• **Activity**: No pictures belong in the copy, but every line of the material below must be reproduced exactly.

-- Opening Marker --

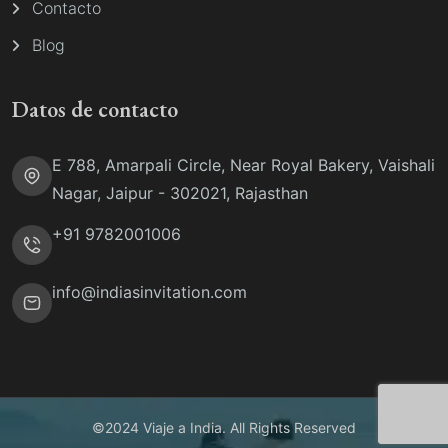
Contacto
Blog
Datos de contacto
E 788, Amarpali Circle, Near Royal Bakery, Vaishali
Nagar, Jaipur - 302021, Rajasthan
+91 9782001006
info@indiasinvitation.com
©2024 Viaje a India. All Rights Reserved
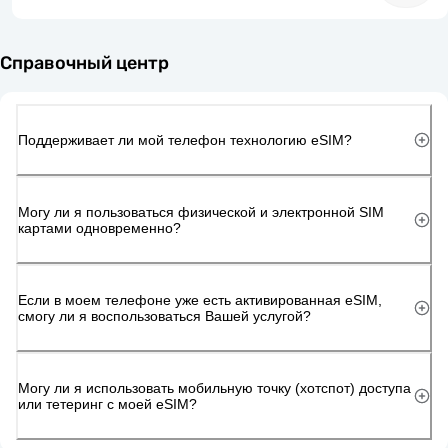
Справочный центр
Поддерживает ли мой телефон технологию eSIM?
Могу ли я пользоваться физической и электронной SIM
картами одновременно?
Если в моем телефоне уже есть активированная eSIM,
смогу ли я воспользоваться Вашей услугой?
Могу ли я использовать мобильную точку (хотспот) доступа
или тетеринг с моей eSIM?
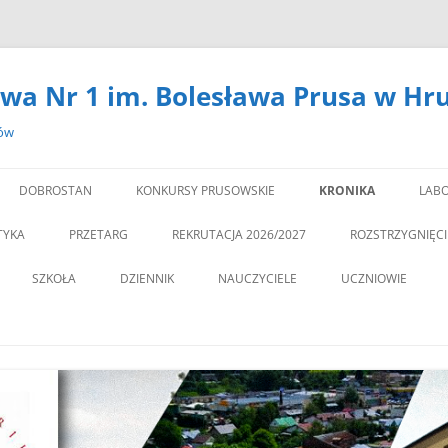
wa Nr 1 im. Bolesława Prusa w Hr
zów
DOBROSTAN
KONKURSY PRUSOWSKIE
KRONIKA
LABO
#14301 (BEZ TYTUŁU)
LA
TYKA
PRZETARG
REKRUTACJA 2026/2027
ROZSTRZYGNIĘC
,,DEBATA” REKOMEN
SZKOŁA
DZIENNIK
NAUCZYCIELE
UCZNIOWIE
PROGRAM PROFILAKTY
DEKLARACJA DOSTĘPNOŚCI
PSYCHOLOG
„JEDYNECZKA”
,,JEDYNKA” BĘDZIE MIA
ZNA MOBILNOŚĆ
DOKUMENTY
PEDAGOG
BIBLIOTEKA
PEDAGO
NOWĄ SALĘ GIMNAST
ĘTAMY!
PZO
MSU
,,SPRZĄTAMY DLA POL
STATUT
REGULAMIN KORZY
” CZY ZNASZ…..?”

-- Closing Marker --

• **Solution to this task**:
Contacto
Blog
Datos de contacto
E 788, Amarpali Circle, Near Royal Bakery, Vaishali
Nagar, Jaipur - 302021, Rajasthan
+91 9782001006
info@indiasinvitation.com
©2024 Viaje a India. All Rights Reserved
Справочный центр
Поддерживает ли мой телефон технологию eSIM?
Могу ли я пользоваться физической и электронной SIM
картами одновременно?
Если в моем телефоне уже есть активированная eSIM,
смогу ли я воспользоваться Вашей услугой?
Могу ли я использовать мобильную точку (хотспот) доступа
или тетеринг с моей eSIM?
wa Nr 1 im. Bolesława Prusa w Hr
zów
DOBROSTAN
KONKURSY PRUSOWSKIE
KRONIKA
LABO
#14301 (BEZ TYTUŁU)
LA
TYKA
PRZETARG
REKRUTACJA 2026/2027
ROZSTRZYGNIĘC
,,DEBATA” REKOMEN
SZKOŁA
DZIENNIK
NAUCZYCIELE
UCZNIOWIE
PROGRAM PROFILAKTY
DEKLARACJA DOSTĘPNOŚCI
PSYCHOLOG
„JEDYNECZKA”
,,JEDYNKA” BĘDZIE MIA
ZNA MOBILNOŚĆ
DOKUMENTY
PEDAGOG
BIBLIOTEKA
PEDAGO
NOWĄ SALĘ GIMNAST
ĘTAMY!
PZO
MSU
,,SPRZĄTAMY DLA POL
STATUT
REGULAMIN KORZY
” CZY ZNASZ…..?”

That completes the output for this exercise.